Tuesday, August 11, 2009
Martian Knock-Offs: The Incredible Hulk
So you're asking yourself, what would I have in common with a muscle-bound simpleton like the Hulk? Well you see, this big gray lug first popped up back in 1962, but he didn't exactly make a splash. Been there. By then I'm sure folks had their fill of Frankenstein types. I went with "alien visitor," which wasn't so fresh by '55. Klaatu barada nikto, and all that. But y'know, in the second issue of Hulk's book, he turned from gray to green. Even though his series was canceled with issue six, that emerald hue I know so well has that certain something that can nab a guy steady work as a back-up. Heck, he actually split Tales to Astonish with Sub-Mariner, the way I timeshared House of Mystery with good ol' Robby Reed. Eventually, Hulk took over the entire magazine. My house became infested with anthology horror, but them's the breaks. Hulk become a well-known but only partially respected fixture of the Marvel Universe, his title perpetually on the verge of cancellation for twenty years. I know exactly what that's-- waitaminute! That could've been me! Hulk steal Manhunter dream life! Martian smash!

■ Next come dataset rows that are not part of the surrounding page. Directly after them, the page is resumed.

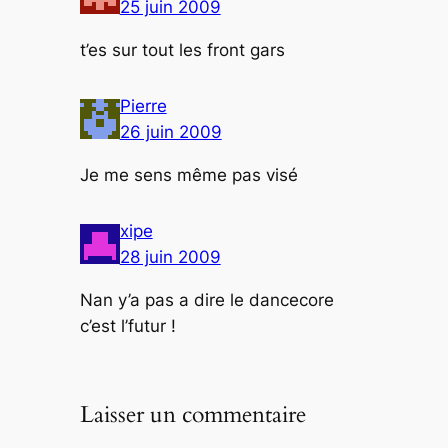
25 juin 2009
t’es sur tout les front gars
Pierre
26 juin 2009
Je me sens même pas visé
xipe
28 juin 2009
Nan y’a pas a dire le dancecore
c’est l’futur !
Laisser un commentaire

My main problem with the Hulk though is that nine times out of ten, a kid points to one of my action figures, and goes "look, it's the Hulk!" Sure I've bulked up over the years, and the Hulk's had a pronounced brow at times, but you'd think my complete and total lack of hair might tweak the little buggers' puny ape brains something was amiss! Complimentary colors aside, this is why I never, ever wear purple. Hey-- kid... cape. Word to your mother. Your young are morons, human.